Mon May 30 07:43:18 UTC 2016

We see exactly the same, and it does not seem to be Vendor dependend.

- Equallogic Controller Failover -> VM get paused and maybe unpaused but
most dont
- Nexenta ZFS iSCSI with RSF1 HA -> same
- FreeBSD ctld iscsi-target + Heartbeat -> same
- CentOS + iscsi-target + Heartbeat -> same

Multipath Settings are, where available, modified to match the best
practice supplied by the Vendor. On Open Source Solutions we started
with known working multipath/iscsi Settings, and meanwhile nearly every
possible setting has been tested. Without much success.

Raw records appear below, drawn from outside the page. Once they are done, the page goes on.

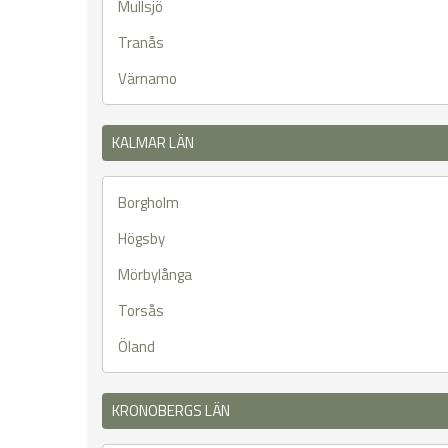
Mullsjö
Tranås
Värnamo
KALMAR LÄN
Borgholm
Högsby
Mörbylånga
Torsås
Öland
KRONOBERGS LÄN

To me it looks like Ovirt/Rhev is way to sensitive to iSCSI
Interruptions, and it feels like gambling what the engine might do to
your VM (or not).

Am 11/23/2015 um 8:37 PM schrieb Duckworth, Douglas C:
> Hello --
> 
> Not sure if y'all can help with this issue we've been seeing with RHEV...
> 
> On 11/13/2015, during Code Upgrade of Compellent SAN at our Disaster
> Recovery Site, we Failed Over to Secondary SAN Controller.  Most Virtual
> Machines in our DR Cluster Resumed automatically after Pausing except VM
> "BADVM" on Host "BADHOST."
> 
> In Engine.log you can see that BADVM was sent into "VM_PAUSED_EIO" state
> at 10:47:57:
> 
> "VM BADVM has paused due to storage I/O problem."
> 
> On this Red Hat Enterprise Virtualization Hypervisor 6.6
> (20150512.0.el6ev) Host, two other VMs paused but then automatically
> resumed without System Administrator intervention...
> 
> In our DR Cluster, 22 VMs also resumed automatically...
> 
> None of these Guest VMs are engaged in high I/O as these are DR site VMs
> not currently doing anything.
> 
> We sent this information to Dell.  Their response:
> 
> "The root cause may reside within your virtualization solution, not the
> parent OS (RHEV-Hypervisor disc) or Storage (Dell Compellent.)"
> 
> We are doing this Failover again on Sunday November 29th so we would
> like to know how to mitigate this issue, given we have to manually
> resume paused VMs that don't resume automatically.
> 
> Before we initiated SAN Controller Failover, all iSCSI paths to Targets
> were present on Host tulhv2p03.
> 
> VM logs on Host show in /var/log/libvirt/qemu/badhost.log that Storage
> error was reported:
> 
> block I/O error in device 'drive-virtio-disk0': Input/output error (5)
> block I/O error in device 'drive-virtio-disk0': Input/output error (5)
> block I/O error in device 'drive-virtio-disk0': Input/output error (5)
> block I/O error in device 'drive-virtio-disk0': Input/output error (5)
> 
> All disks used by this Guest VM are provided by single Storage Domain
> COM_3TB4_DR with serial "270."  In syslog we do see that all paths for
> that Storage Domain Failed:
> 
> Nov 13 16:47:40 multipathd: 36000d310005caf000000000000000270: remaining
> active paths: 0
> 
> Though these recovered later:
> 
> Nov 13 16:59:17 multipathd: 36000d310005caf000000000000000270: sdbg -
> tur checker reports path is up
> Nov 13 16:59:17 multipathd: 36000d310005caf000000000000000270: remaining
> active paths: 8
> 
> Does anyone have an idea of why the VM would fail to automatically
> resume if the iSCSI paths used by its Storage Domain recovered?
> 
> Thanks
> Doug
>